| What to do |
Only the lines below between the ones containing "宅配買取にてお売り頂きました。 ブランド Dry Bon" and "PORTER (ポーター) PORTER KLUNKERZ S", inclusive, are to be reproduced, each exactly as it stands.

[Source data]

★ ★ ★ ★

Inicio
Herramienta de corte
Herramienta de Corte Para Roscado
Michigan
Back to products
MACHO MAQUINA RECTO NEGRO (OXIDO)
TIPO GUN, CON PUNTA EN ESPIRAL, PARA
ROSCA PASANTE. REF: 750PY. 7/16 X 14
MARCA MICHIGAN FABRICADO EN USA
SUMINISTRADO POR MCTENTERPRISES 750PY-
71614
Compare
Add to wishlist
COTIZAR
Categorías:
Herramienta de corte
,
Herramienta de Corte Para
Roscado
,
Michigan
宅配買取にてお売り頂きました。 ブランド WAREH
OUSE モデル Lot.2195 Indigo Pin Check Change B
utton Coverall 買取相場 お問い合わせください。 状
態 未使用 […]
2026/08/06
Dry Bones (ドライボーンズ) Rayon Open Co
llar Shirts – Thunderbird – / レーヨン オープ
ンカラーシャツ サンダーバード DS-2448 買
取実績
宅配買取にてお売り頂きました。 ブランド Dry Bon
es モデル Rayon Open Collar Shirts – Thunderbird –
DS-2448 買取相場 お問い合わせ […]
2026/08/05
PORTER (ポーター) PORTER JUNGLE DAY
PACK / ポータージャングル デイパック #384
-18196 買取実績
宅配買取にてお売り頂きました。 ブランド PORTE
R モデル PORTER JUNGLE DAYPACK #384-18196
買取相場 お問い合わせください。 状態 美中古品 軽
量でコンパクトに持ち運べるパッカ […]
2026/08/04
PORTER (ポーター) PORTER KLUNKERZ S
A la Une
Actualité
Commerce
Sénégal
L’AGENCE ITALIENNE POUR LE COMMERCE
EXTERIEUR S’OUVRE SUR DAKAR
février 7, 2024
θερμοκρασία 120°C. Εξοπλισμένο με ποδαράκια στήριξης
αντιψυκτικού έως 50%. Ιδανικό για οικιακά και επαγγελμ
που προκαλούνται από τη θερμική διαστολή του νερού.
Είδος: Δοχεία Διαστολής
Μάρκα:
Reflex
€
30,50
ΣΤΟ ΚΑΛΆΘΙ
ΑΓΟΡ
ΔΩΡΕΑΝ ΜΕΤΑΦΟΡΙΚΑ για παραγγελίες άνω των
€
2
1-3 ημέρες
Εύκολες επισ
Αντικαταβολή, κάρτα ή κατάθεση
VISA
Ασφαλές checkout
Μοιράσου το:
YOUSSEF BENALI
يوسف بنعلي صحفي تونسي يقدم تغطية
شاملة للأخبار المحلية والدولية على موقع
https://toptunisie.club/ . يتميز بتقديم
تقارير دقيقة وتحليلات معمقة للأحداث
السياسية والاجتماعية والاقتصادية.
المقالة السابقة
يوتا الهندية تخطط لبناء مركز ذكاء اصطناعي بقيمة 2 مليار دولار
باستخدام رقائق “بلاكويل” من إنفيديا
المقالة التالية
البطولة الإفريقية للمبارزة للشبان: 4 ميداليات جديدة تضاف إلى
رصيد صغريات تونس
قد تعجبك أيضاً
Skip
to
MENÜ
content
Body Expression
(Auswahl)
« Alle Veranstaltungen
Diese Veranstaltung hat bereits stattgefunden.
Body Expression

★ ★ ★ ★

| Your response |
宅配買取にてお売り頂きました。 ブランド Dry Bon
es モデル Rayon Open Collar Shirts – Thunderbird –
DS-2448 買取相場 お問い合わせ […]
2026/08/05
PORTER (ポーター) PORTER JUNGLE DAY
PACK / ポータージャングル デイパック #384
-18196 買取実績
宅配買取にてお売り頂きました。 ブランド PORTE
R モデル PORTER JUNGLE DAYPACK #384-18196
買取相場 お問い合わせください。 状態 美中古品 軽
量でコンパクトに持ち運べるパッカ […]
2026/08/04
PORTER (ポーター) PORTER KLUNKERZ S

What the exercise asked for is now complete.